What is needed ▸ How many lines of the entries below include the word "поля"? Answer with the number alone.

Data excerpts ▸
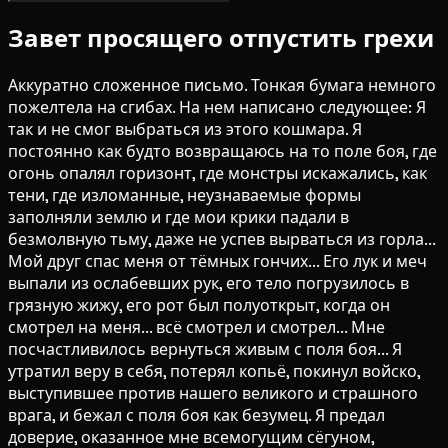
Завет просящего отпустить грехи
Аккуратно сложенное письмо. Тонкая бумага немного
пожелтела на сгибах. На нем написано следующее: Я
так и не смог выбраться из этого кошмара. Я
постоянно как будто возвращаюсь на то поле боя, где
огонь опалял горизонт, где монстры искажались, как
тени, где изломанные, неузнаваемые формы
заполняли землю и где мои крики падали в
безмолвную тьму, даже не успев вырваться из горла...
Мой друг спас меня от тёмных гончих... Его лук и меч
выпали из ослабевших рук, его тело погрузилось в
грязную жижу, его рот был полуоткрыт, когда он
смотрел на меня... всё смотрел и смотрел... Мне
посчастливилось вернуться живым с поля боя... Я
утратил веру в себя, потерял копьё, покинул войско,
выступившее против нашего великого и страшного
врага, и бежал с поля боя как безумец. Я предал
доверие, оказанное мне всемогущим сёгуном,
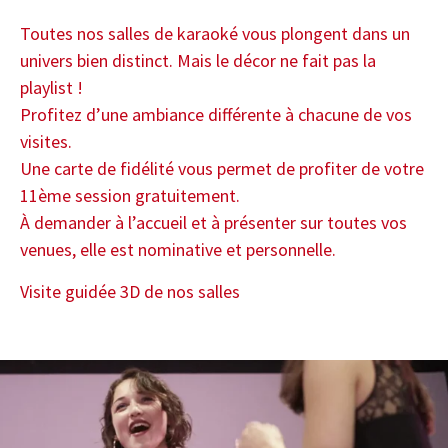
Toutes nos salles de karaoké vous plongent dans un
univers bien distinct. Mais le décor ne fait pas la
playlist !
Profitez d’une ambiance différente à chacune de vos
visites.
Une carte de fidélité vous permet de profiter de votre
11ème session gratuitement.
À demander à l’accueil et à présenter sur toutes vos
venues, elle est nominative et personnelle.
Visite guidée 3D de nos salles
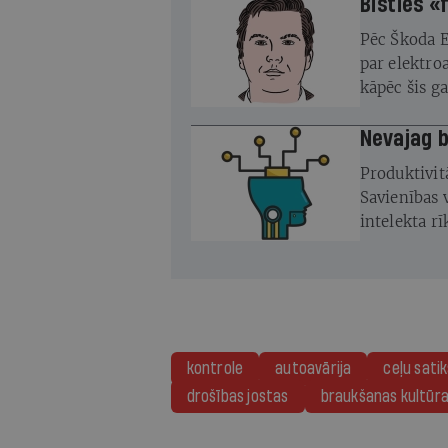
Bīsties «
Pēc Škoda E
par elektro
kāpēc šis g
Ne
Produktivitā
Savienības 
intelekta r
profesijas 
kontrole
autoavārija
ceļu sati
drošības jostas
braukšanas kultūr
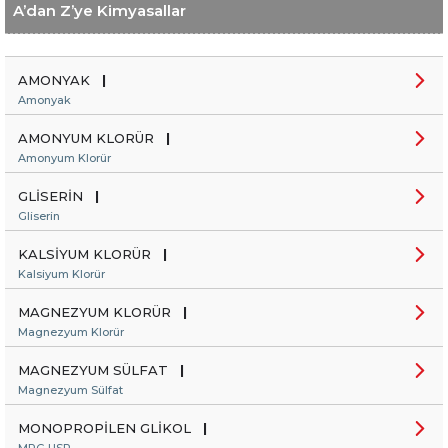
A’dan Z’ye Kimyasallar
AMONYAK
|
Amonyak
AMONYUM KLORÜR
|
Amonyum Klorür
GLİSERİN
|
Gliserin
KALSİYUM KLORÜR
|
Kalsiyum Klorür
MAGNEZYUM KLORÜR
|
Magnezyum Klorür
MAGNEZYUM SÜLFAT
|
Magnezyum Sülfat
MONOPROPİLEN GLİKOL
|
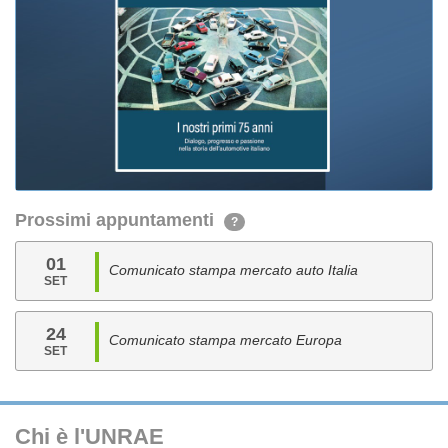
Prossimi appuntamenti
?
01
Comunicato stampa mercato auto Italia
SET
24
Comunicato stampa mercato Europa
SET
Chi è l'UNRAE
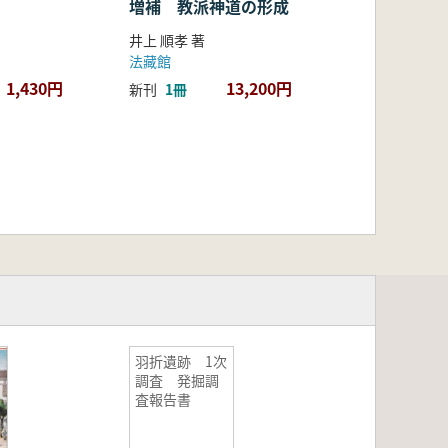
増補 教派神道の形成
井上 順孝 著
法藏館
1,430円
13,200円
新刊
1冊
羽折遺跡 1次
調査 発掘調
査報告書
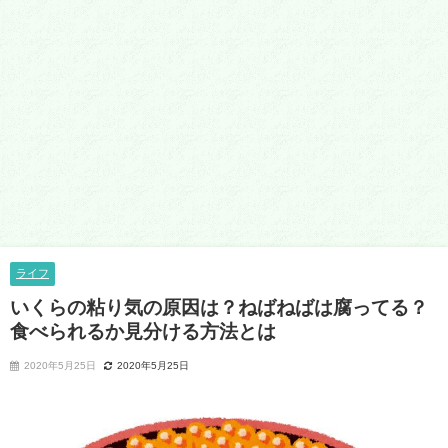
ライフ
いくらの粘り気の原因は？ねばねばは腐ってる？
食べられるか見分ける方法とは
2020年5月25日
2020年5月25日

Problem solution ▸ 2